Buying Advice

Too tall, too small: Vintage Jeep model sizes do not fit all

Jeep Wrangler seat sizes vary by generation and some are not a good fit for the modern man.

Photo courtesy of FCA US LLC

I'd always wanted a vintage Jeep. For decades I'd dreamed about it and just never got around to pulling the trigger. With the COVID-19 pandemic causing me to be stuck at home for the last few weeks, I found myself spending my spare time surfing Craigslist ads across the country looking for a new resident for my driveway.

I ran into a few obstacles along the way that no one had warned me about in my research.

The original Jeep

1941 Willy Jeep

Photo courtesy of FCA US LLC

Most people know that the Jeep was invented as an all-purpose military vehicle on the eve of World War II. Automakers including American Bantam, Willys-Overland, and Ford all submitted designs for consideration, and the Willys design was approved (pictured above). There are very few of the prototypes and early production models still around, but the MB design was mass produced for the war by Willys, along with the closely related Ford GPW.

After the war, the Jeep MB was sold to the public as the Jeep CJ-2A (pictured below). The "CJ" designation stands for "Civilian Jeep." The MB was further developed into the CJ-3A and CJ-3B, with a similar military version known as the M38. Together, all of these models are known as the "flat-fendered" Jeeps because the front fenders are – you guessed it – flat. The CJ-3B continued in production until 1968, with over 155,000 made.

The average GI Joe

1946 Jeep MB

In 1946, the Jeep Willy Universal Jeep CJ-2A was sold to the public.
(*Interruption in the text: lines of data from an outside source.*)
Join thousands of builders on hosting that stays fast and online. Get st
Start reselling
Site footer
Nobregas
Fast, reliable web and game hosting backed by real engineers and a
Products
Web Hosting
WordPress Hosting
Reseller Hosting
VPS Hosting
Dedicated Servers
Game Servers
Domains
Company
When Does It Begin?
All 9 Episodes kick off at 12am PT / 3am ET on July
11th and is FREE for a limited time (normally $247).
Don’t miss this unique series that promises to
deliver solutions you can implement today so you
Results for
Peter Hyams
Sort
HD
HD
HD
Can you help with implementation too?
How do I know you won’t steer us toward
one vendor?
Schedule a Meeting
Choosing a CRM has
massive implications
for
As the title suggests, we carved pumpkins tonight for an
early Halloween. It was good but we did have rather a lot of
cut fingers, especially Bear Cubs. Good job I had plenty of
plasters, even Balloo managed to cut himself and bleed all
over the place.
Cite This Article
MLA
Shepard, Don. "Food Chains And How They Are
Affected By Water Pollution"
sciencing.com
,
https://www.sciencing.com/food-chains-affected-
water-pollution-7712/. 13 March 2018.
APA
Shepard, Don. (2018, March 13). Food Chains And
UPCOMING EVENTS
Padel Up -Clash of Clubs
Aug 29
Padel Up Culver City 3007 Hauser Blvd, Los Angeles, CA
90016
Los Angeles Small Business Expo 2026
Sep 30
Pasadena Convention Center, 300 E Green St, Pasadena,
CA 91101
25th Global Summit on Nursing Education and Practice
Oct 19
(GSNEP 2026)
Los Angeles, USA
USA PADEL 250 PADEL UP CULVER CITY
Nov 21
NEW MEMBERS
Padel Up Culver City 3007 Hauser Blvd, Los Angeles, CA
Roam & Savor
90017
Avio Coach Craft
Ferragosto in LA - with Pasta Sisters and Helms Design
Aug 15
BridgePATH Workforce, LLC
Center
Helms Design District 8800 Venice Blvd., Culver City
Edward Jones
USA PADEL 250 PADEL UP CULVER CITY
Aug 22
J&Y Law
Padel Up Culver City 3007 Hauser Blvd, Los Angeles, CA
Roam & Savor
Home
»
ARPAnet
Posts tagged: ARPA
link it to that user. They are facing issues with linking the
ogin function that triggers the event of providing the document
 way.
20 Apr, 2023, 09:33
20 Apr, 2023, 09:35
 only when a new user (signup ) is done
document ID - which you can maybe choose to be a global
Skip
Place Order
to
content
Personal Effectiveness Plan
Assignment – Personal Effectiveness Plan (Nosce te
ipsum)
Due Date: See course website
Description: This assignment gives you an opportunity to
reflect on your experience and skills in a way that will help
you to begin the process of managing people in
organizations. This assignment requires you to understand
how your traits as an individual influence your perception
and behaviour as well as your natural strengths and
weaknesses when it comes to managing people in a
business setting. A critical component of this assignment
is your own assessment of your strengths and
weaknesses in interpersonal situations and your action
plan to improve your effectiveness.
Photo courtesy of FCA US LLC

Here's the thing about early Jeeps: If you go back to the original U.S. military specification, the Jeep was a "one size fits all" vehicle. The average U.S. soldier in that era was 5 feet, 6 inches tall, so the Jeep was designed to accommodate that height. Early Jeep seats are literally bolted to the floor with no possibility of adjustment unless you're pretty good with a welding torch. There was also no power steering, so the steering wheels have a huge diameter to give the driver enough leverage to turn the front tires on rough ground.

The problem arises when a taller driver like me wants to drive an early Jeep. I'm six feet tall, a little above average these days, and it's just about impossible to get longer legs up on the clutch and brake pedals of a WWII-era Jeep because your knee hits the bottom of the steering wheel. It's worse if you're a bit on the chubby side because that wheel will be right up against your belly button. Ask me how I know.

A larger military Jeep

1955 Jeep CJ-5

Photo courtesy of FCA US LLC

In 1952, Willys brought out a new Jeep design called the M38A1. It was bigger than the older models, with a better ride and a more powerful engine. You can tell the M38A1 at a glance because the front fenders curve down at the forward edge like all newer Jeep designs.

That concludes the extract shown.